• [Problem to work on]: As the answer, give exactly the lines of the records below from the one with "consecutivă de atacuri lansate de SUA" through the one with "lmak isteyen Hyundai, bir", ends included and pictures left out.

/---

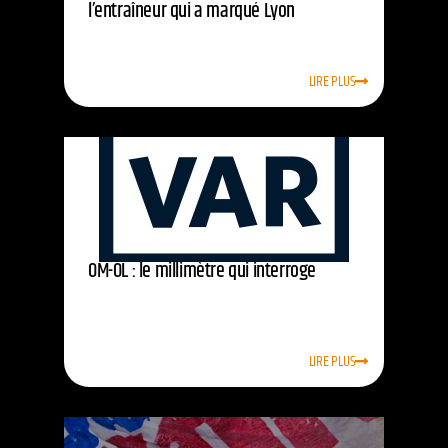
l’entraîneur qui a marqué Lyon
LIRE PLUS
OM-OL : le millimètre qui interroge
LIRE PLUS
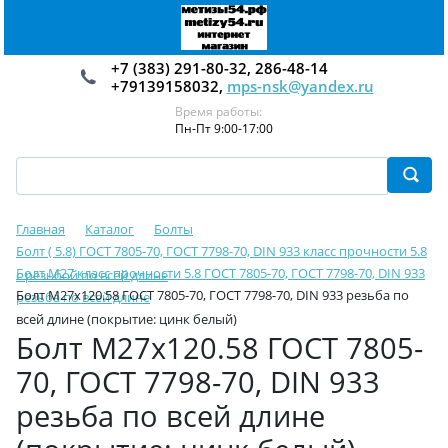
+7 (383) 291-80-32, 286-48-14
+79139158032,
mps-nsk@yandex.ru
Время работы:
Пн-Пт 9:00-17:00
Главная
Каталог
Болты
Болт ( 5.8) ГОСТ 7805-70, ГОСТ 7798-70, DIN 933 класс прочности 5.8
Болт М27 класс прочности 5.8 ГОСТ 7805-70, ГОСТ 7798-70, DIN 933
с резьбой по всей длине
Болт М27х120.58 ГОСТ 7805-70, ГОСТ 7798-70, DIN 933 резьба по
резьба по всей длине
всей длине (покрытие: цинк белый)
Болт М27х120.58 ГОСТ 7805-
70, ГОСТ 7798-70, DIN 933
резьба по всей длине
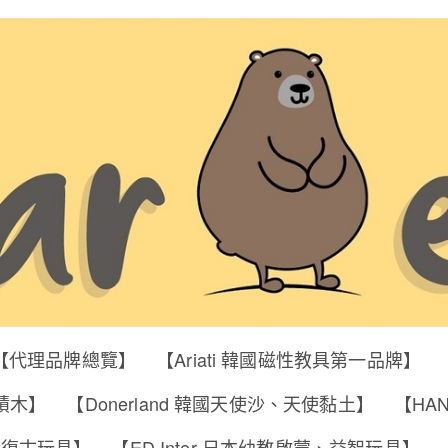
【代理品牌總覽】
【Ariati 韓國磁性教具第一品牌】
明積木】
【Donerland 韓國天使沙、天使黏土】
【HA
筒、復古玩具】
【ED Inter 日本幼教啟蒙、益智玩具】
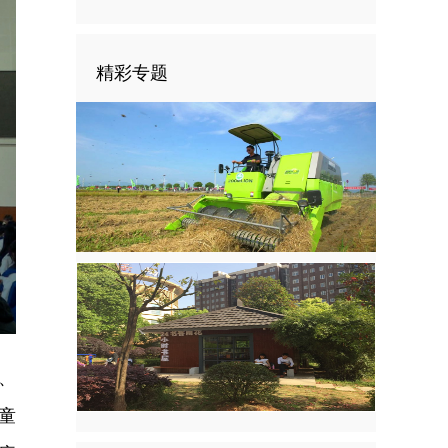
精彩专题
、
童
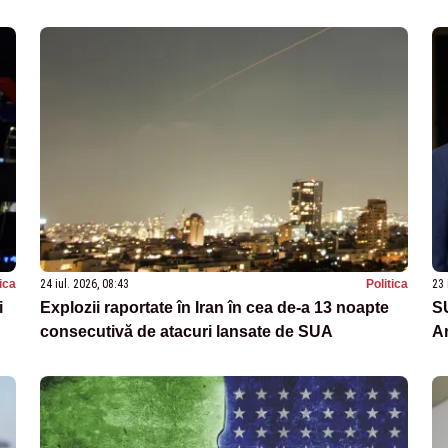
tica
24 iul. 2026, 08:43
Politica
23 
i
Explozii raportate în Iran în cea de-a 13 noapte
S
consecutivă de atacuri lansate de SUA
Ar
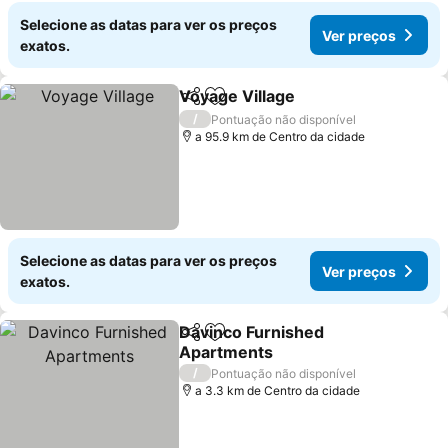
Selecione as datas para ver os preços
Ver preços
exatos.
Voyage Village
Partilhar
Adicionar aos favoritos
Ver preços
/
Pontuação não disponível
a 95.9 km de Centro da cidade
Selecione as datas para ver os preços
Ver preços
exatos.
Davinco Furnished
Partilhar
Adicionar aos favoritos
Apartments
Ver preços
/
Pontuação não disponível
a 3.3 km de Centro da cidade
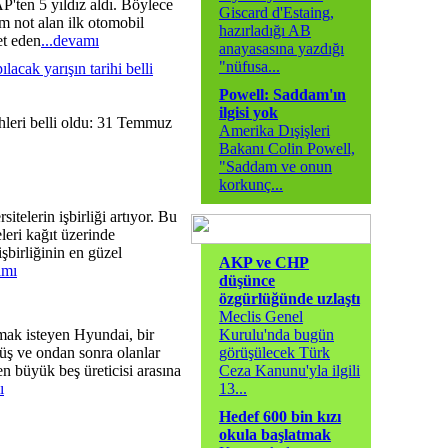
ten 5 yıldız aldı. Böylece
Giscard d'Estaing,
 not alan ilk otomobil
hazırladığı AB
et eden
...devamı
anayasasına yazdığı
"nüfusa
...
lacak yarışın tarihi belli
Powell: Saddam'ın
ilgisi yok
ihleri belli oldu: 31 Temmuz
Amerika Dışişleri
Bakanı Colin Powell,
"Saddam ve onun
korkunç
...
sitelerin işbirliği artıyor. Bu
leri kağıt üzerinde
şbirliğinin en güzel
AKP ve CHP
amı
düşünce
özgürlüğünde uzlaştı
Meclis Genel
lmak isteyen Hyundai, bir
Kurulu'nda bugün
ş ve ondan sonra olanlar
görüşülecek Türk
n büyük beş üreticisi arasına
Ceza Kanunu'yla ilgili
ı
13
...
Hedef 600 bin kızı
okula başlatmak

\---

• [Result for this exercise]:
consecutivă de atacuri lansate de SUA
Ar
Selecione as datas para ver os preços
Ver preços
exatos.
Voyage Village
Partilhar
Adicionar aos favoritos
Ver preços
/
Pontuação não disponível
a 95.9 km de Centro da cidade
Selecione as datas para ver os preços
Ver preços
exatos.
Davinco Furnished
Partilhar
Adicionar aos favoritos
Apartments
Ver preços
/
Pontuação não disponível
a 3.3 km de Centro da cidade
ten 5 yıldız aldı. Böylece
Giscard d'Estaing,
 not alan ilk otomobil
hazırladığı AB
et eden
...devamı
anayasasına yazdığı
"nüfusa
...
lacak yarışın tarihi belli
Powell: Saddam'ın
ilgisi yok
ihleri belli oldu: 31 Temmuz
Amerika Dışişleri
Bakanı Colin Powell,
"Saddam ve onun
korkunç
...
sitelerin işbirliği artıyor. Bu
leri kağıt üzerinde
şbirliğinin en güzel
AKP ve CHP
amı
düşünce
özgürlüğünde uzlaştı
Meclis Genel
lmak isteyen Hyundai, bir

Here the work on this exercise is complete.